Le Chat Espiègle no era precisamente un teatro de variedades de primera categoría con un gran presupuesto de producción ni un público entre el que se contaran duques y príncipes. Pero para mí se trataba de un lugar mágico. Pensaba que las luces y la música, aquellos trajes brillantes y las coristas eran el colmo del glamour y el entusiasmo. Aunque es cierto que no tenía nada con lo que compararlo. Para mí no existían los telones raídos, los asientos desgastados ni los rostros prácticamente famélicos de los artistas. Vivía anhelando aquellas noches en las que Bonbon y yo íbamos hasta el teatro y Albert nos colaba en nuestro lugar secreto entre bastidores.

A veces, algunas actuaciones se pasaban del segundo acto al primero de la representación y una vez asistí a la matiné del domingo cuando a tía Augustine le dio una migraña y me ordenó que no la molestara ni hiciera ningún ruido en la casa. De esa manera, tuve la oportunidad de ver los números de otros intérpretes. Los artistas y el empresario teatral, monsieur Dargent, me descubrían de vez en cuando, pero no decían nada. Incluso Camille hacía caso omiso de mi presencia: permanecía distante sin delatarme a tía Augustine y seguía pagándome por pasear a Bonbon.

El mimo se llamaba Gerard Chalou. Aunque solo podía verle la espalda durante su representación, me solía tropezar con él entre bastidores mientras practicaba la postura de los hombros contra una pared o se tumbaba boca arriba y contraía y relajaba los músculos del abdomen.
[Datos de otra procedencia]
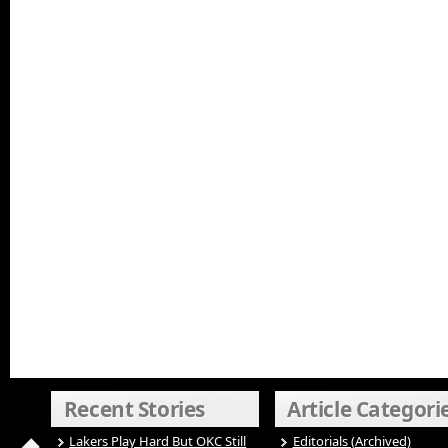
Recent Stories
Article Categori
Lakers Play Hard But OKC Still
Editorials (Archived)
A veces calentaba en la caja en la que yo me sentaba y a menudo se pasaba cuatro o cinco minutos moviendo solamente los ojos.

– Son los que lo comunican todo -aclaró, ante mi expresión sorprendida-. También hay que calentarlos.

Una vez, durante el intermedio, Chalou nos ofreció a Albert y a mí una representación de su número sobre un caniche maleducado. Para enfatizar los momentos cómicos, se quedaba congelado en algunas posturas. Escudriñé sus labios y el pecho en busca de algún indicio que demostrara que estaba respirando, pero no encontré ninguno. Madeleine y Rosalie, dos coristas que aparecían desnudas en el espectáculo excepto por sus cache-sexes tachonados de joyas, le rogaron a Gerard que les enseñara aquella técnica especial de «inmovilización».

– Podéis practicar corriendo -les indicó-. Y después, quedaos quietas en una postura. No debéis mover ni un músculo. Pero tampoco puede parecer que estáis muertas. A través de la mirada, tenéis que transmitir vida.

Madeleine y Rosalie trotaron por la habitación como caballos. Cuando Gerard gritó: «¡Quietas!», se pararon en seco, tratando de no tambalearse sobre los tacones de aguja que llevaban y sosteniendo sus boas de plumas tras ellas, como si fueran alas. Pero por mucho que lo intentaran, cada vez que lo hacían, algo siempre las delataba. Un pendiente tintineaba contra su tocado; una pulsera que se deslizaba brazo abajo; o sus pechos, que continuaban rebotando. Aunque se suponía que aparecían desnudas, sus «trajes» solían ser más pesados que los de las coristas que aparecían vestidas.